“For this reason I bow my knees before the Father, from whom every family in heaven and on earth is named, that according to the riches of his glory, he may grant you to be strengthened with power through his Spirit in your inner being, that Christ may dwell in your hearts through faith – that you, being rooted and grounded in love, may have strength to comprehend with all the saints what is the breadth and length and height and depth, and to know the love of Christ that surpasses knowledge, that you may be filled with the fullness of God.” Ephesians 3:14-19
I’ve been praying Paul’s prayer in Ephesians 3 for myself lately. I pray it for others on a regular basis but for some reason I’ve never gotten into a habit of praying it for myself. I’m not sure why. But lately I’ve felt a great need to know the love of God, to really know it, not just know about it. And that’s what Paul is getting at I think.
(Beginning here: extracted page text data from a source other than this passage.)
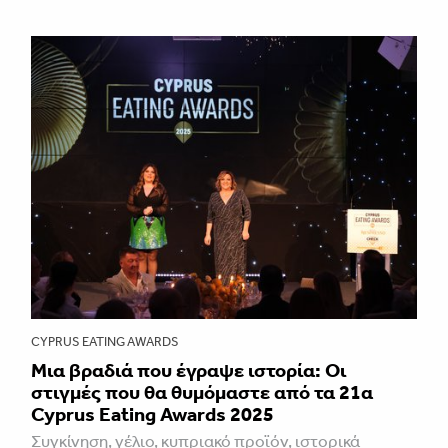
CYPRUS EATING AWARDS
Μια βραδιά που έγραψε ιστορία: Οι
στιγμές που θα θυμόμαστε από τα 21α
Cyprus Eating Awards 2025
Συγκίνηση, γέλιο, κυπριακό προϊόν, ιστορικά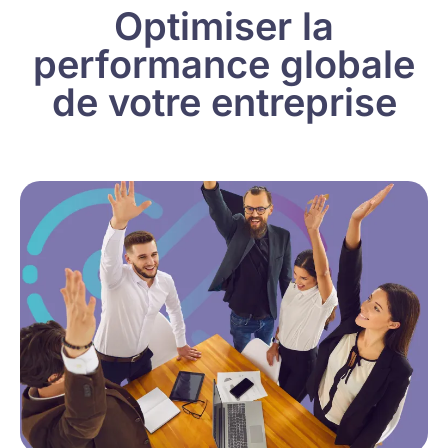
Optimiser la
performance globale
de votre entreprise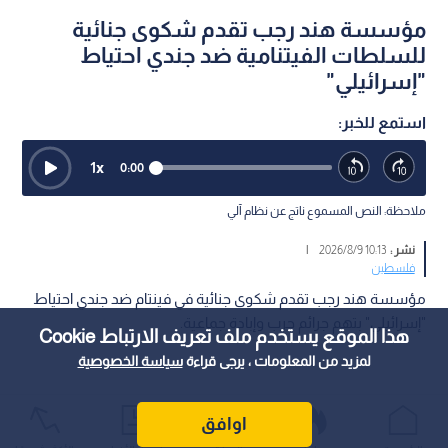
مؤسسة هند رجب تقدم شكوى جنائية
للسلطات الفيتنامية ضد جندي احتياط
"إسرائيلي"
استمع للخبر:
1
x
0:00
ملاحظة: النص المسموع ناتج عن نظام آلي
نشر :
10:13 2026/8/9
|
فلسطين
مؤسسة هند رجب تقدم شكوى جنائية في فينتام ضد جندي احتياط
"إسرائيلي" بتهم جرائم حرب وإبادة جماعية.
هذا الموقع يستخدم ملف تعريف الارتباط Cookie
لمزيد من المعلومات ، يرجى قراءة
سياسة الخصوصية
اوافق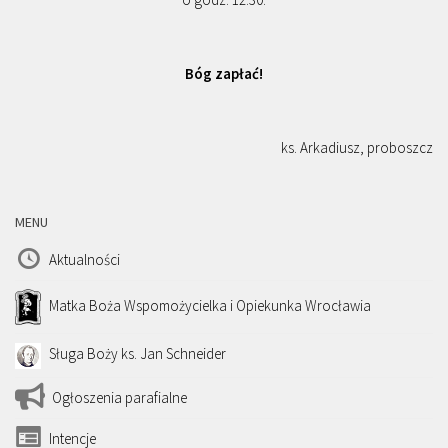
Bóg zapłać!
ks. Arkadiusz, proboszcz
MENU
Aktualności
Matka Boża Wspomożycielka i Opiekunka Wrocławia
Sługa Boży ks. Jan Schneider
Ogłoszenia parafialne
Intencje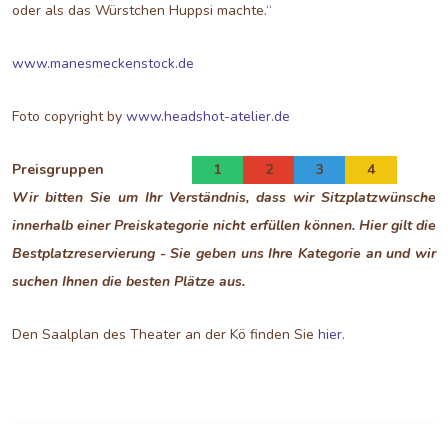
oder als das Würstchen Huppsi machte.“
www.manesmeckenstock.de
Foto copyright by
www.headshot-atelier.de
Preisgruppen
1
2
3
4
Wir bitten Sie um Ihr Verständnis, dass wir Sitzplatzwünsche
innerhalb einer Preiskategorie nicht erfüllen können. Hier gilt die
Bestplatzreservierung - Sie geben uns Ihre Kategorie an und wir
suchen Ihnen die besten Plätze aus.
Den Saalplan des Theater an der Kö finden Sie
hier
.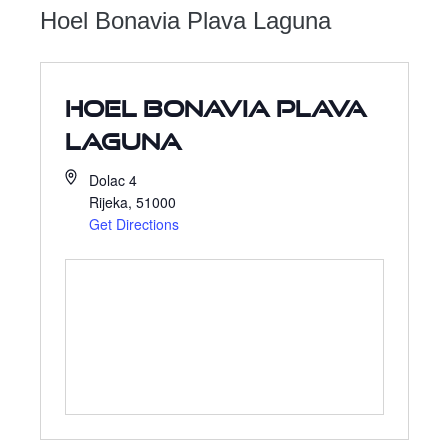
Hoel Bonavia Plava Laguna
Hoel Bonavia Plava
Laguna
Dolac 4
Rijeka
,
51000
Get Directions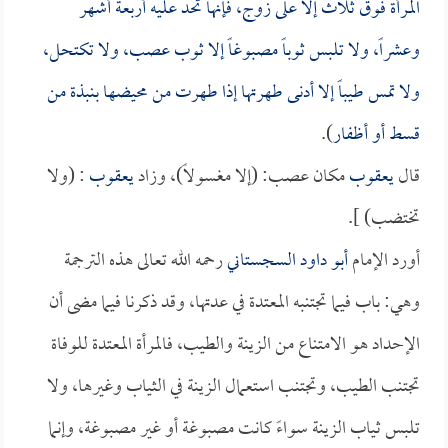
المرأة فوق ثلاث إلا على زوج، فإنها تحد عليه أربعة أشهر
وعشراً، ولا تلبس ثوباً مصبوغاً إلا ثوب عصب، ولا تكتحل،
ولا تمس طيباً إلا أدنى طهرتها إذا طهرت من محيضها بنبذة من
قسط أو أظفار
).
قال
يعقوب
مكان عصب: (إلا مغسولاً)، وزاد
يعقوب
: (ولا
تختضب) ].
أورد الإمام
أبو داود السجستاني
رحمه الله تعالى هذه الترجمة
وهي: باب فيما تجتنبه المعتدة في عدتها، وقد ذكرنا فيما مضى أن
الإحداد هو الامتناع من الزينة والطيب، فالمرأة المعتدة للوفاة
تجتنب الطيب، وتجتنب استعمال الزينة في الثياب وغيرها، ولا
تلبس ثياب الزينة سواءً كانت مصبوغة أو غير مصبوغة، وإنما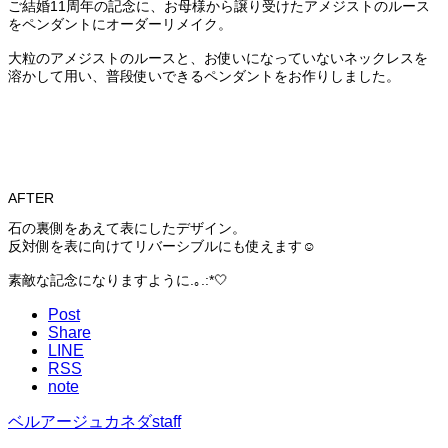
ご結婚11周年の記念に、お母様から譲り受けたアメジストのルース
をペンダントにオーダーリメイク。
大粒のアメジストのルースと、お使いになっていないネックレスを
溶かして用い、普段使いできるペンダントをお作りしました。
AFTER
石の裏側をあえて表にしたデザイン。
反対側を表に向けてリバーシブルにも使えます☺️
素敵な記念になりますように.｡.:*🤍
Post
Share
LINE
RSS
note
ベルアージュカネダstaff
I love to study and learn. I love to teach others about God. But does this acquiring of knowledge about God lead me to loving him and experiencing his love in return? Or have I forgotten about love in the midst of all my study? Some of us may shy away from talking about experience, as if experience is an enemy of sound doctrine. But I really think they’re friends. Doctrine without experience is dry and dead. Experience without doctrine is disorder and confusion. Good doctrine must inform our experience, and all our experience should be guided by sound doctrine. But if all my study of Scripture and doctrine doesn’t result in any experience of loving God and being loved by him, I’ve truly missed out.
For isn’t this the whole point of the story, the capital ‘S’ story of redemption? The story of redemption told in the Bible is a love story, a rescue mission in which God redeems his people and brings them back to himself. Why? Because he loves them! And he desires our love in return. I fail when I make Bible reading and Bible study a mere exercise in accumulating knowledge about God instead of knowledge of God. And that knowledge of God should ultimately lead me to a greater love for God. Paul proclaims deep truth in Ephesians 1 about God’s unconditional election of his chosen people and to study that takes much time and effort. But if at the end of your study, you’re only left with a great argument for predestination, you’ve missed the point! There are five more chapters in the book! And right in the middle is this powerful prayer. Notice what Paul doesn’t pray for. He doesn’t pray for the Ephesians to be able to defend the doctrine of unconditional election with their friends. No! He asks for God to give them the strength to comprehend what that doctrine points to – the astounding and incomprehensible love of God in Christ!
No amount of study is going to give us this kind of strength. The reason Paul prays this way, and the reason we need to as well is because our comprehension of the love of God is weak. Our understanding is stunted. It seems the love of God is so profound that we need the supernatural help of the Spirit to give us the strength to grasp its meaning.
So in your zeal to know God’s word, don’t forget love. Don’t forget the point of the Story and where we’re headed. We’re headed to a wedding feast. A wedding feast where we’re the beloved Bride and the Lamb of God is our groom.
I think I’ll be praying Paul’s prayer more often now.